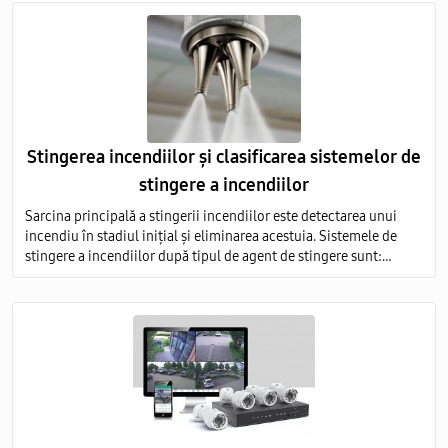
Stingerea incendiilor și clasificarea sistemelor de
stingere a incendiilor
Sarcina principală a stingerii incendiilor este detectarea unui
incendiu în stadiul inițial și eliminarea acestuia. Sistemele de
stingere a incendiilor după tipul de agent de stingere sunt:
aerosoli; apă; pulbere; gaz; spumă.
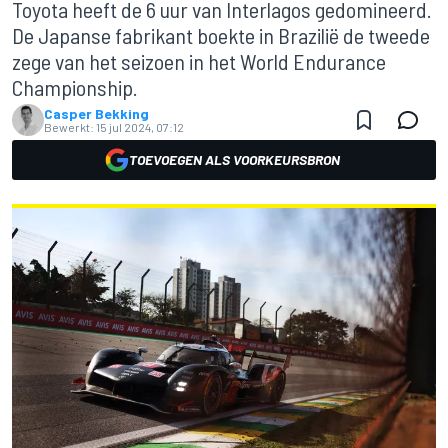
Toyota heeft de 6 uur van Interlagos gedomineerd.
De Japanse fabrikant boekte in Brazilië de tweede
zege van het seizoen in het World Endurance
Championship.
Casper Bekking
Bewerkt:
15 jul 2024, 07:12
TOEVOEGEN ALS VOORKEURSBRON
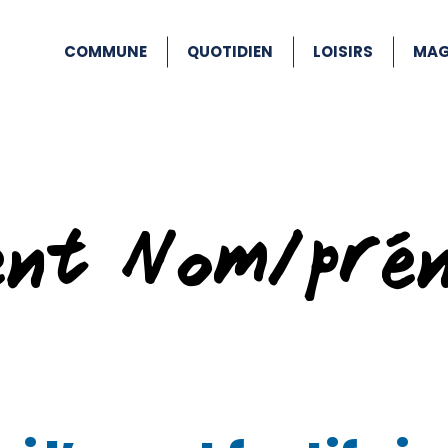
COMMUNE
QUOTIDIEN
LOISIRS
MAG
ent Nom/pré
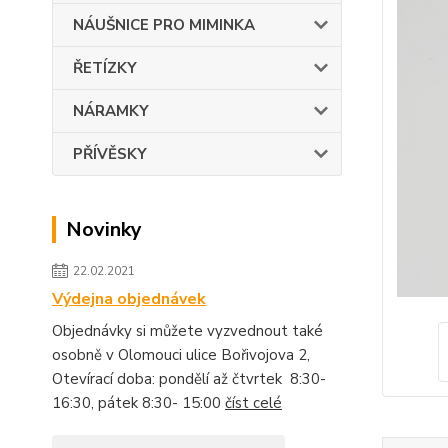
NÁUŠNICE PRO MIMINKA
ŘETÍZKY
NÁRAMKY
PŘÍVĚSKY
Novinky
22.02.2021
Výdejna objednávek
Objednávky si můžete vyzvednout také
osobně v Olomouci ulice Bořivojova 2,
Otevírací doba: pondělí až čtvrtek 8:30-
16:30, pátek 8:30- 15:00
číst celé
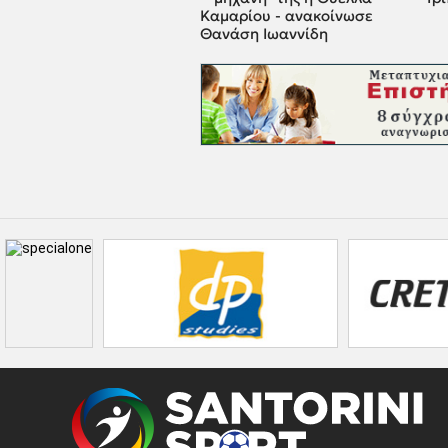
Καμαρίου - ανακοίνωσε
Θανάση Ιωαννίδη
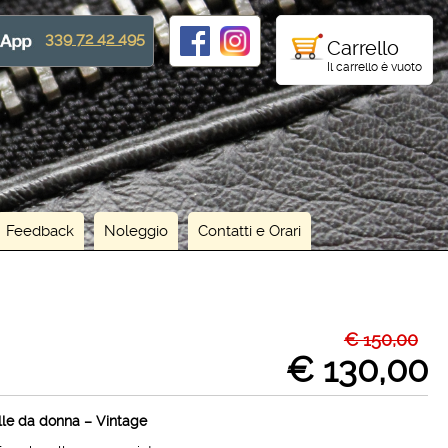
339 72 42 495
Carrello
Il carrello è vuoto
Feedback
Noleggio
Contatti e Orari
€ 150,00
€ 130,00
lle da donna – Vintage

------------------------------------------------

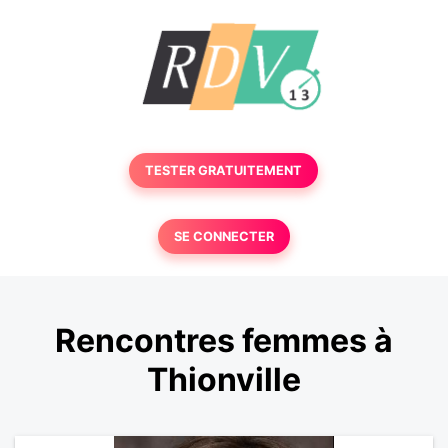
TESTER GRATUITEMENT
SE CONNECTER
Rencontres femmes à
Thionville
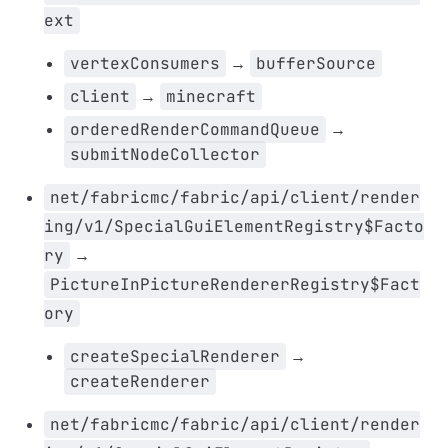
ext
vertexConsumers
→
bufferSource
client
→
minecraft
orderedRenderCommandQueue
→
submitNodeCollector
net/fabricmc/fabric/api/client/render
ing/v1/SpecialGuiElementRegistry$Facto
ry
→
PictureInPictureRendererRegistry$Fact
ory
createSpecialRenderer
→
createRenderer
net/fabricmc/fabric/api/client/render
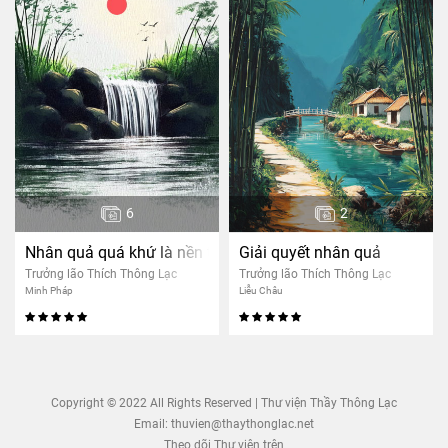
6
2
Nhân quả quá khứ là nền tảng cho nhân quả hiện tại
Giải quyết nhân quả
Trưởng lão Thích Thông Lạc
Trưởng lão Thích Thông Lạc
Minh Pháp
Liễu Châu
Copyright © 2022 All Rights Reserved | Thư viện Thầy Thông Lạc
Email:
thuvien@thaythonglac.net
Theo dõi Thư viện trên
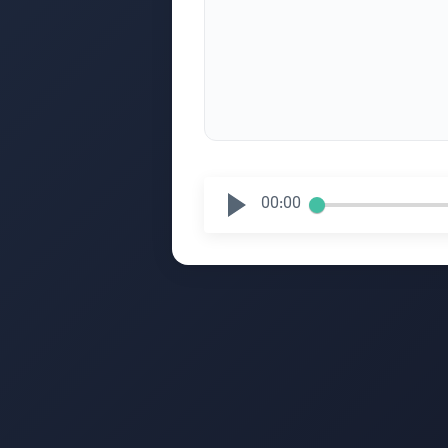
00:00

------------------------------------------------

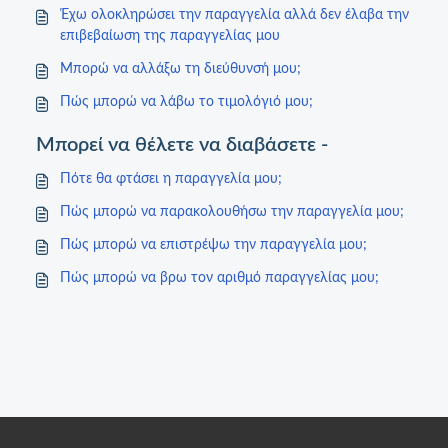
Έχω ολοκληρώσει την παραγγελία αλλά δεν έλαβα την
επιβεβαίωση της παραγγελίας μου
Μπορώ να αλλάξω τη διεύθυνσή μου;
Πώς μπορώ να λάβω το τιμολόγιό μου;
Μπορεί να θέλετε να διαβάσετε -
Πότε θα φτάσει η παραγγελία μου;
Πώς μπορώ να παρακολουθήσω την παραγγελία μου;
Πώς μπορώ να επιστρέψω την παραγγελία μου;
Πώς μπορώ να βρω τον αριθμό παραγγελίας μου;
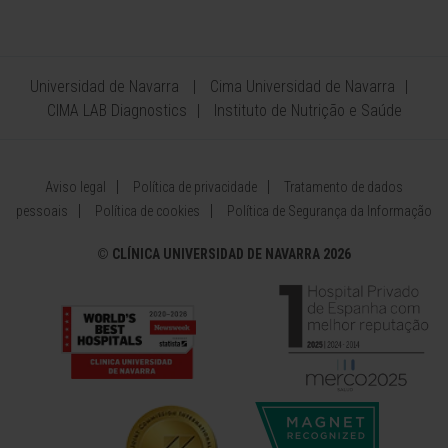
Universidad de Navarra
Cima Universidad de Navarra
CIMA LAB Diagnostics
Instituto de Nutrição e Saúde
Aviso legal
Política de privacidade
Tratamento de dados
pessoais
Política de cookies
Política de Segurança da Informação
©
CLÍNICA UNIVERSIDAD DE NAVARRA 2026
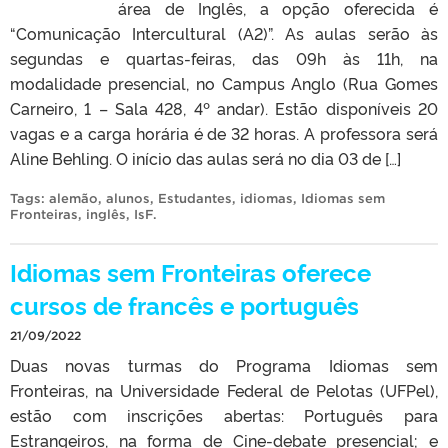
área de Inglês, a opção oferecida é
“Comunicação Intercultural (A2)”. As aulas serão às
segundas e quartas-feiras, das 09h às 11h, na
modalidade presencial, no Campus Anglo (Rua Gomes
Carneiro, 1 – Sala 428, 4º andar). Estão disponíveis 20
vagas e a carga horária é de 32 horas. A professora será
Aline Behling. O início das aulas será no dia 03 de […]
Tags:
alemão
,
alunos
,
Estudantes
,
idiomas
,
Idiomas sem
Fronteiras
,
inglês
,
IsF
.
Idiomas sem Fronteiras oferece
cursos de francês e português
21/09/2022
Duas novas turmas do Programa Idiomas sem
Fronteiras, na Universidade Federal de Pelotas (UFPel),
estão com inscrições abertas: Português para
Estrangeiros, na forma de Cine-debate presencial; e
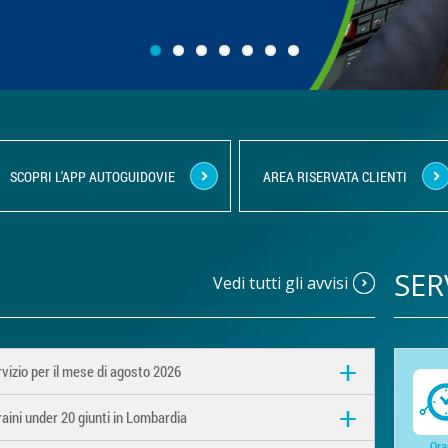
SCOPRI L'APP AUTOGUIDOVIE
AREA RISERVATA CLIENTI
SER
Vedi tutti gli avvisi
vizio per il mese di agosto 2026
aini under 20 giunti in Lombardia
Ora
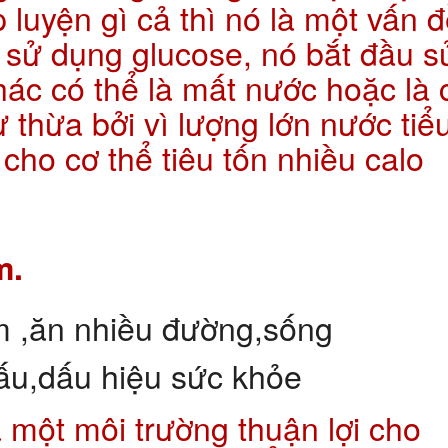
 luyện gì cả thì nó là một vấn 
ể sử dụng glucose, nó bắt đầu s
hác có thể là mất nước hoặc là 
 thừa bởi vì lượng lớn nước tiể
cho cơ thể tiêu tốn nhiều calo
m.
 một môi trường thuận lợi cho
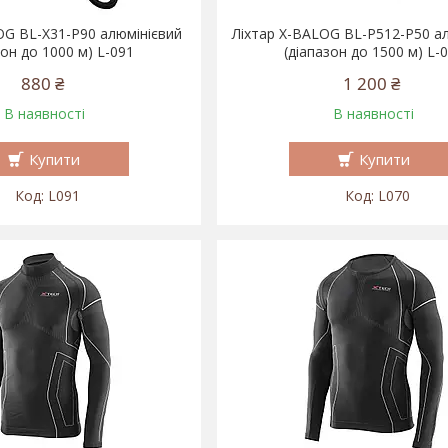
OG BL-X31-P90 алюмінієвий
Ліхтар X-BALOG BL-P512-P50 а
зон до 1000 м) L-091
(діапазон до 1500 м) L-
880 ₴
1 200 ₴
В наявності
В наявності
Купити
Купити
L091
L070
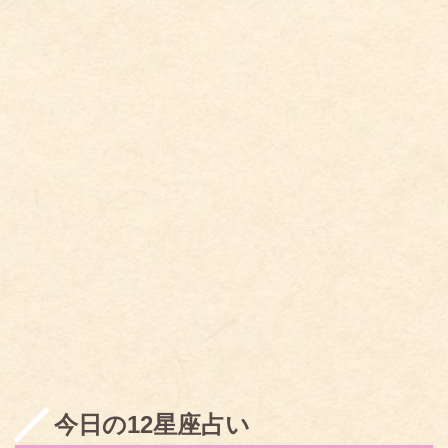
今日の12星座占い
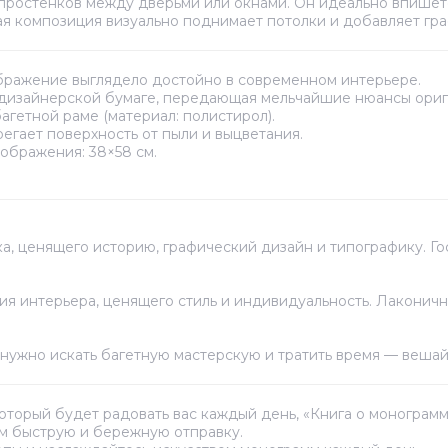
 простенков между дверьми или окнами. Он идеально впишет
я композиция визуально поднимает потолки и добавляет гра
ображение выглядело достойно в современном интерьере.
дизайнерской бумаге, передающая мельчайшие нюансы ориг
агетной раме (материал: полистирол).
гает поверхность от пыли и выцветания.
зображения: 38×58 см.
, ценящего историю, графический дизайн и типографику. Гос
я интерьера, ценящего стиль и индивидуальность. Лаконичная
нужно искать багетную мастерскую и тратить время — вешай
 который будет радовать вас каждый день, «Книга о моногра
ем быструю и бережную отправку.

------------------------------------------------

• _Action item_
Copy out every line of the data in which the word "incendiilor" is found.

• _Response area_
Stingerea incendiilor și clasificarea sistemelor de
stingere a incendiilor
Sarcina principală a stingerii incendiilor este detectarea unui
stingere a incendiilor după tipul de agent de stingere sunt:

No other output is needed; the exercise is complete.